Malgrado le difficoltà, il nuovo Polo è stato inaugurato. Qui nulla è lasciato al caso. Accanto alle viti, ad esempio, sono state collocate pietre bianche che riflettono la luce del sole, favorendo la fotosintesi e nella notte ritrasmettono il calore accumulato di giorno, creando una salutare escursione termica. Altra accortezza: poca vegetazione in vigna per limitare gli attacchi dei funghi alle piante, niente concimi, ma solo autoproduzione di compost (i tralci di fine potatura vengono triturati e fatti fermentare), raccolta dell’uva a mano, risparmio sull’uso dell’acqua.

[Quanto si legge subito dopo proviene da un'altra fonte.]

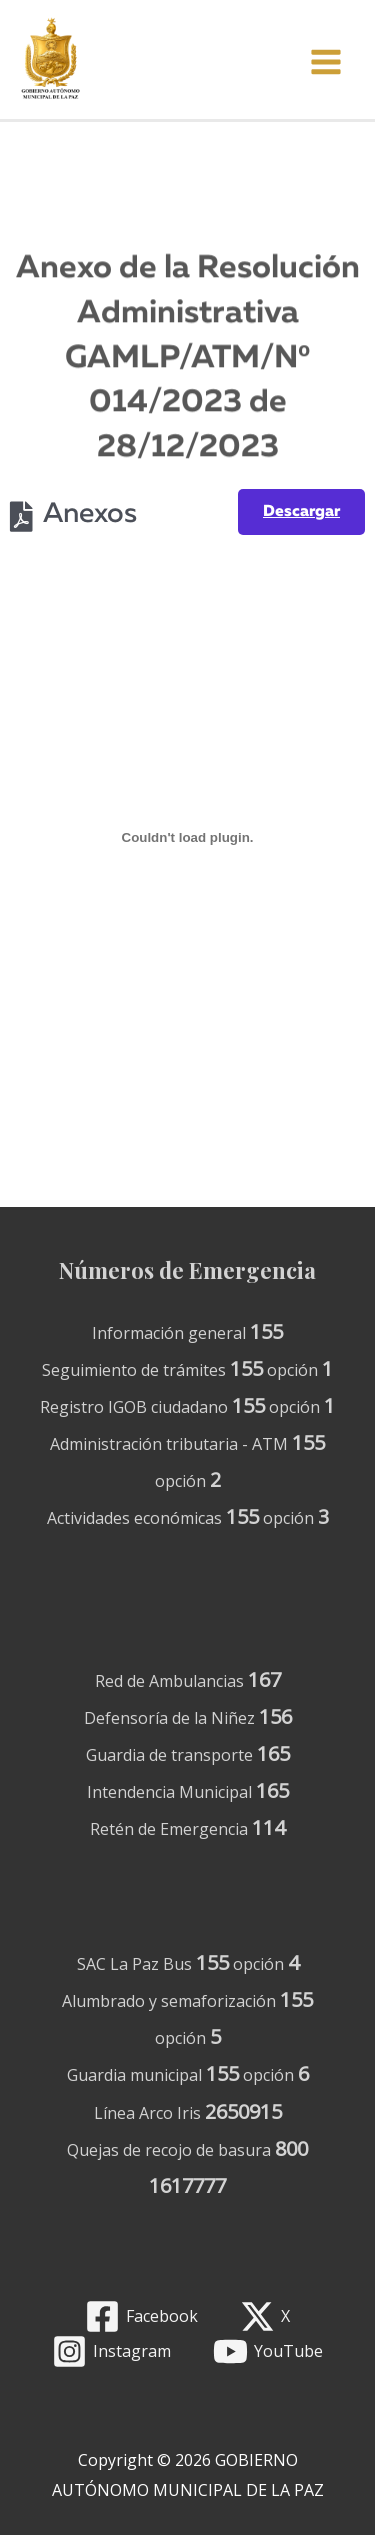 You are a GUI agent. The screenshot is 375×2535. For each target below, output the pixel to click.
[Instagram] (111, 2351)
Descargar (301, 512)
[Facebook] (141, 2316)
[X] (265, 2316)
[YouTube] (268, 2351)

Il Gruppo continua a perseguire la strada dell’ecosostenibilità, che fa la differenza come operatori del vino. Un atteggiamento che rispetta l’ambiente e la biodiversità del territorio è di certo più difficile, ma che alla lunga paga.
Ciò non vuol dire, però, rinunciare alla tecnologia. Anzi. Qui, ad esempio, si utilizza un nuovo macchinario con selettore a lettura ottica con tanto di telecamera, che controlla dall’alto tutti gli acini e scarta con un soffio d’aria tutto quello che non va bene (tra colore, dimensione, rottura dell’acino, vinaccioli, pezzi di raspi o acini avvizziti). Una “full immersion” toscana dove l’italianità raggiunge vette importanti e l’emozione per il vino è ai massimi livelli. E che, soprattutto, val bene una visita.